La delibera dispone gara semplificata per l’affidamento in gestione dell’impianto

ippodromo AgnanoNapoli, 19 febbraio – Nell’ultima seduta, il Consiglio comunale di Napoli ha approvato a maggioranza una delibera relativa all’Ippodromo di Agnano. La delibera dispone la gara semplificata per l’affidamento in gestione e gli indirizzi sull’avvio del procedimento per il suo ammodernamento.

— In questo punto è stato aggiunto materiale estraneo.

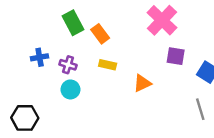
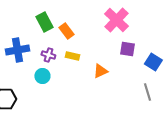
blue cross: (40, 57) -> (17, 50), size x1.6
purple cross: (68, 65) -> (48, 55), moved

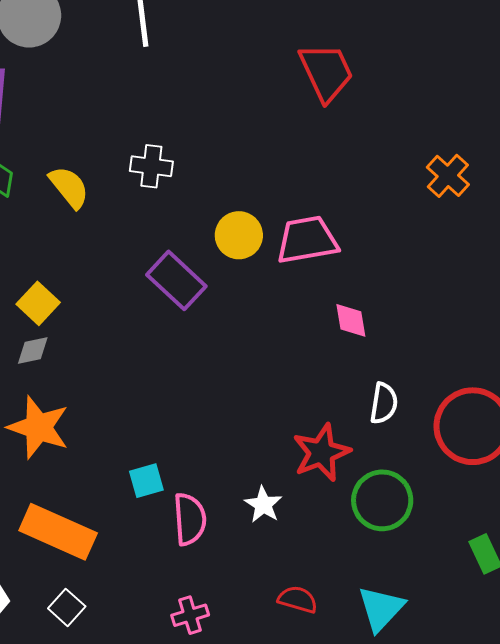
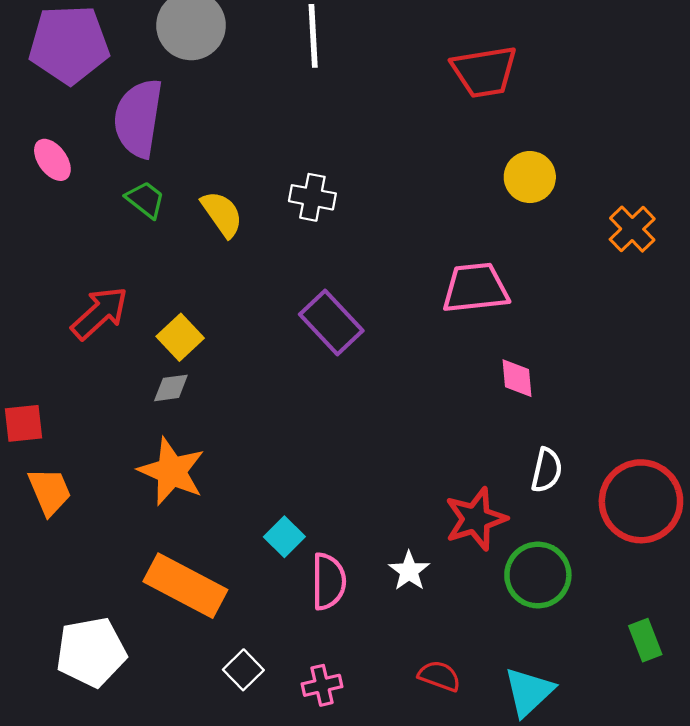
red trapezoid: (326, 72) -> (484, 72), moved, turned 102
yellow circle: (239, 235) -> (530, 177), moved
cyan square: (146, 481) -> (284, 537), turned -33
white square: (67, 607) -> (243, 670), moved

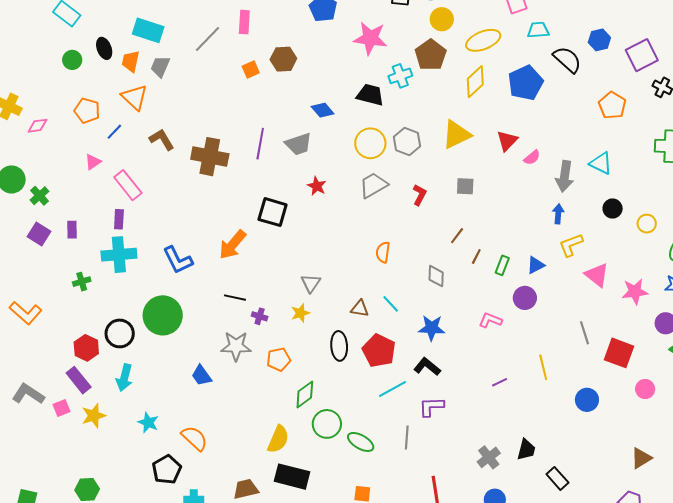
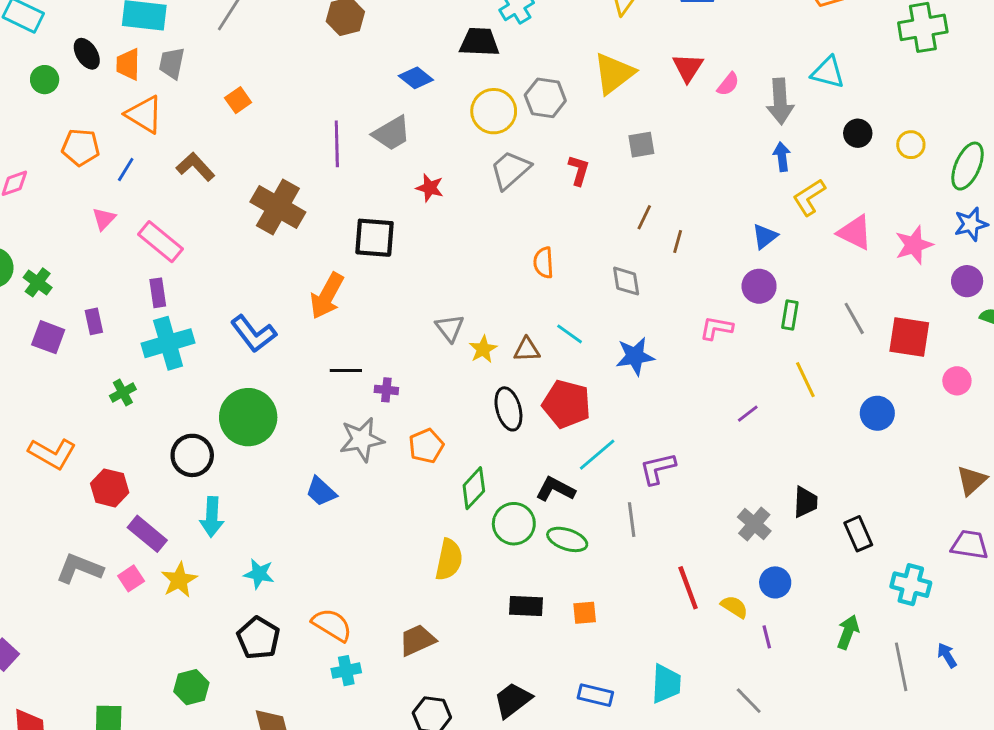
orange square: (251, 69) -> (238, 100), moved
brown cross: (210, 157) -> (278, 207), moved, turned 30
green rectangle: (502, 265) -> (790, 315), moved
yellow star: (300, 313) -> (483, 349), moved
red hexagon: (86, 348) -> (110, 488), moved
black L-shape: (427, 367) -> (555, 489), moved
orange semicircle: (194, 438) -> (332, 625), moved
black pentagon: (167, 470) -> (258, 638), moved
black rectangle: (292, 477) -> (526, 606), moved, size x0.7
black rectangle: (557, 478) -> (858, 534), turned 30

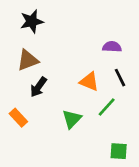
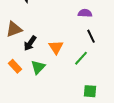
brown triangle: (28, 60) -> (14, 29), moved
orange triangle: (89, 82) -> (56, 47), moved, turned 35
green triangle: (72, 119) -> (38, 67), moved

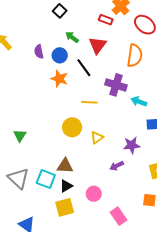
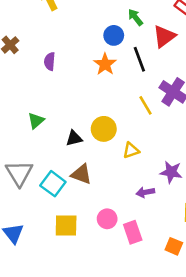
purple semicircle: (39, 52) -> (50, 61), moved
yellow line: (89, 102) -> (145, 105), moved, turned 42
black triangle: (66, 186) -> (74, 138), moved
pink rectangle: (119, 216) -> (133, 232), moved

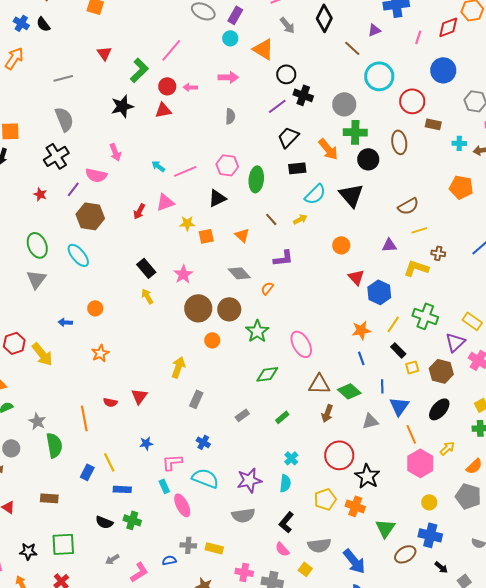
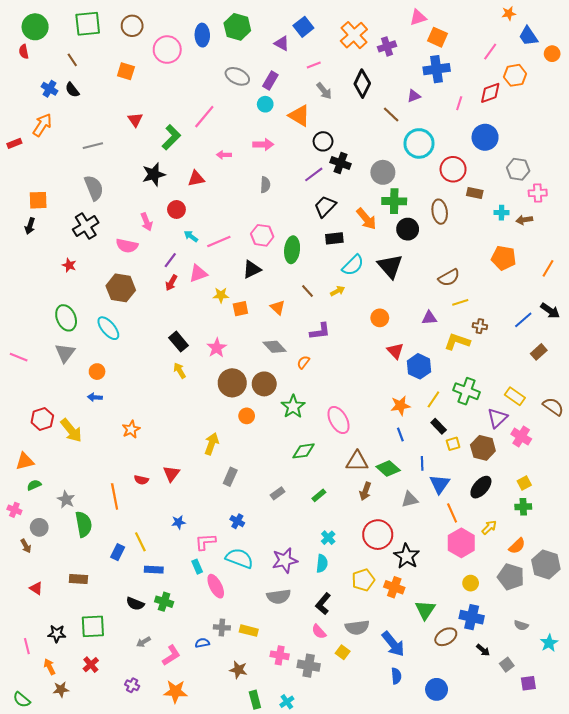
red circle: (167, 86) -> (176, 209), moved
purple line: (73, 189) -> (170, 260), moved
orange circle: (95, 308) -> (97, 372), moved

La delibera, così come ricordato dall’assessore al Patrimonio Alessandro Fucito, si articola in due parti. Nella prima parte, di competenza della Giunta, si autorizza ad esperire una nuova procedura di gara per l’affidamento della gestione del complesso sportivo dell’Ippodromo di Agnano. Nella seconda, di competenza del Consiglio Comunale, vengono dati indirizzi per un nuovo e definitivo modello di gestione dell’Ippodromo sulla base del procedimento di cui alla legge 147/2013, con lo studio di fattibilità che preveda un ampliamento delle attività e la realizzazione di aree attrezzate anche per altri sport.

L’emendamento sugli indirizzi progettuali da seguire per i lavori di ammodernamento dell’Ippodromo sono stati illustrati dalla Consigliera Caiazzo (Gruppo Misto). Respinta a maggioranza la proposta del consigliere Moretto di rinviare la delibera per approfondimenti. La delibera è stata in seguito approvata a maggioranza.

Il Consiglio comunale nel corso della seduta ha anche approvato una delibera relativa all’approvazione del progetto definitivo per il completamento del collettamento delle acque piovane e delle fognature di Chiaiano – Camaldoli. Tale delibera è stata approvata all’unanimità dai 41 consiglieri presenti.

In Consiglio comunale non sono mancati momenti di tensione, per polemiche legate alla presunta esistenza di una “affittopoli napoletana”. Una piccola bagarre è scoppiata quando l’assessore al Patrimonio Fucito ha preso la parola per rispondere alle critiche dei consiglieri di opposizione e ha spiegato che il polverone alzato da alcuni organi di informazione riguarda un numero esiguo di casi, che una delibera del 2000 sull’emergenza abitativa, stabiliva dovessero essere trattati con le regole dell’edilizia residenziale pubblica. La situazione è tornata alla normalità dopo la breve sospensione dei lavori disposta dal presidente del parlamentino, Raimondo Pasquino.